### Goal of the exercise
Restrict the output to the lines below starting at the one that contains "Результаты независимой оценки" and ending at the one that contains "Безопасность на железной дороге", and restate them word for word, both ends included.

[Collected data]
--

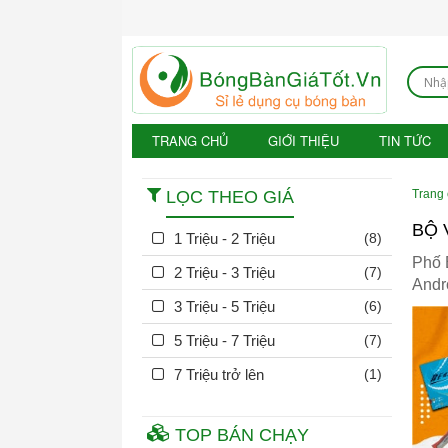
TRANG CHỦ
GIỚI THIỆU
TIN TỨC
LỌC THEO GIÁ
Trang
BỘ 
1 Triệu - 2 Triệu
(8)
Phố 
2 Triệu - 3 Triệu
(7)
Andro
3 Triệu - 5 Triệu
(6)
5 Triệu - 7 Triệu
(7)
7 Triệu trở lên
(1)
TOP BÁN CHẠY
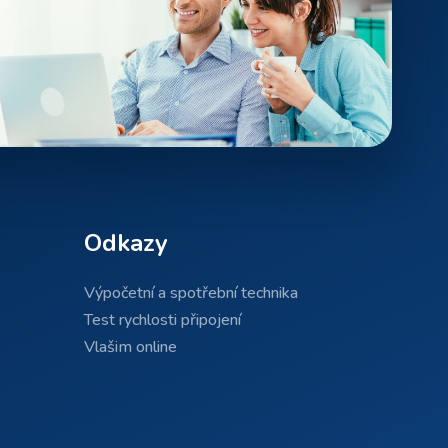
Odkazy
Výpočetní a spotřební technika
Test rychlosti připojení
Vlašim online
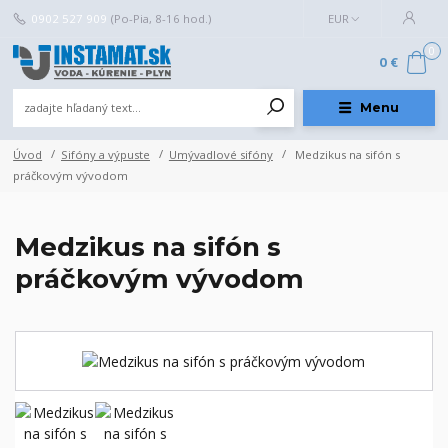
0902 527 909
(Po-Pia, 8-16 hod.)
EUR
0
0 €
Menu
Úvod
Sifóny a výpuste
Umývadlové sifóny
Medzikus na sifón s
práčkovým vývodom
Medzikus na sifón s
práčkovým vývodom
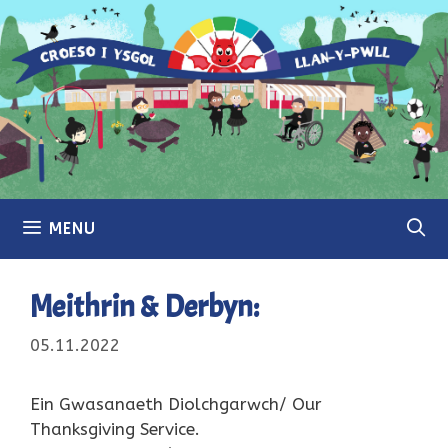
Skip
to
content
MENU
Meithrin & Derbyn:
05.11.2022
Ein Gwasanaeth Diolchgarwch/ Our
Thanksgiving Service.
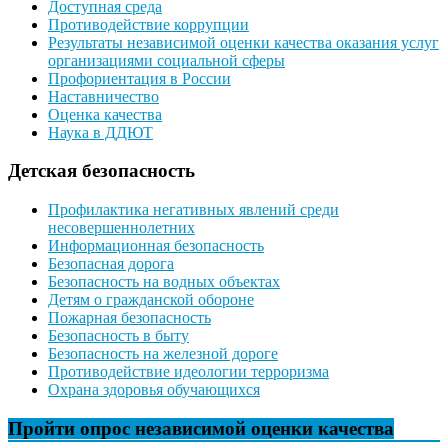
Доступная среда
Противодействие коррупции
Результаты независимой оценки качества оказания услуг
организациями социальной сферы
Профориентация в России
Наставничество
Оценка качества
Наука в ДДЮТ
Детская безопасность
Профилактика негативных явлений среди
несовершеннолетних
Информационная безопасность
Безопасная дорога
Безопасность на водных объектах
Детям о гражданской обороне
Пожарная безопасность
Безопасность в быту
Безопасность на железной дороге
Противодействие идеологии терроризма
Охрана здоровья обучающихся
Пройти опрос независимой оценки качества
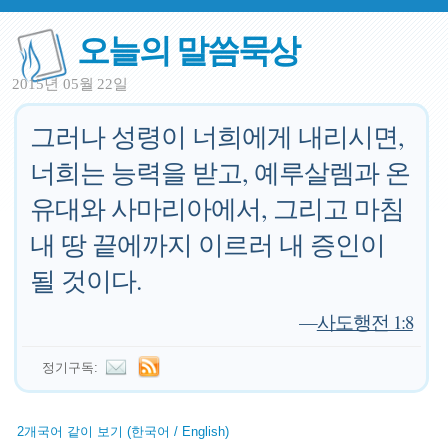
오늘의 말씀묵상
2015년 05월 22일
그러나 성령이 너희에게 내리시면,
너희는 능력을 받고, 예루살렘과 온
유대와 사마리아에서, 그리고 마침
내 땅 끝에까지 이르러 내 증인이
될 것이다.
—
사도행전 1:8
정기구독:
2개국어 같이 보기 (한국어 / English)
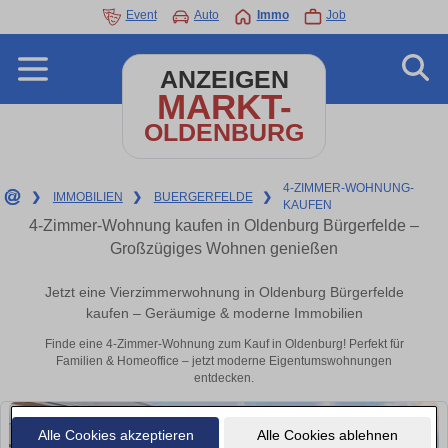
Event
Auto
Immo
Job
ANZEIGEN
MARKT-
OLDENBURG
4-ZIMMER-WOHNUNG-
❯
IMMOBILIEN
❯
BUERGERFELDE
❯
KAUFEN
4-Zimmer-Wohnung kaufen in Oldenburg Bürgerfelde –
Großzügiges Wohnen genießen
Jetzt eine Vierzimmerwohnung in Oldenburg Bürgerfelde
kaufen – Geräumige & moderne Immobilien
Finde eine 4-Zimmer-Wohnung zum Kauf in Oldenburg! Perfekt für
Familien & Homeoffice – jetzt moderne Eigentumswohnungen
entdecken.
Alle Cookies akzeptieren
Alle Cookies ablehnen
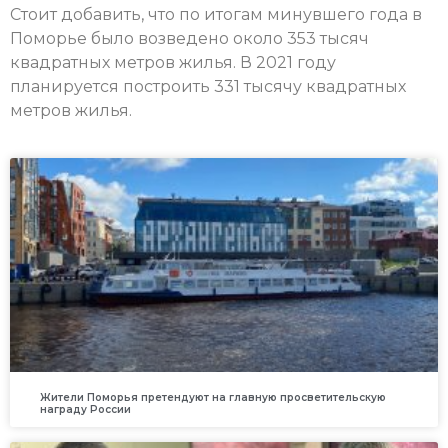
Стоит добавить, что по итогам минувшего года в
Поморье было возведено около 353 тысяч
квадратных метров жилья. В 2021 году
планируется построить 331 тысячу квадратных
метров жилья.
Жители Поморья претендуют на главную просветительскую
награду России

--

### Exercise result
Результаты независимой оценки качества оказания услуг
организациями социальной сферы
Профориентация в России
Наставничество
Оценка качества
Наука в ДДЮТ
Детская безопасность
Профилактика негативных явлений среди
несовершеннолетних
Информационная безопасность
Безопасная дорога
Безопасность на водных объектах
Детям о гражданской обороне
Пожарная безопасность
Безопасность в быту
Безопасность на железной дороге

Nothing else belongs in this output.